RAW DATA
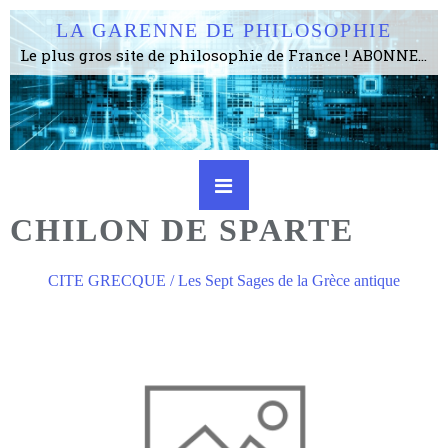
LA GARENNE DE PHILOSOPHIE
Le plus gros site de philosophie de France ! ABONNEZ-VOUS ! 4115 Articles, 1634 abonné·e·s, depuis 2006 . . . . . . . . 2 852 214 pages vues jusqu'à présent. Prestance et être apte à un plus grand nombre de choses.
CHILON DE SPARTE
CITE GRECQUE / Les Sept Sages de la Grèce antique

YOUR TASK
Your copy must repeat the data word for word and show none of its images.

EXERCISE OUTPUT
LA GARENNE DE PHILOSOPHIE
Le plus gros site de philosophie de France ! ABONNEZ-VOUS ! 4115 Articles, 1634 abonné·e·s, depuis 2006 . . . . . . . . 2 852 214 pages vues jusqu'à présent. Prestance et être apte à un plus grand nombre de choses.
CHILON DE SPARTE
CITE GRECQUE / Les Sept Sages de la Grèce antique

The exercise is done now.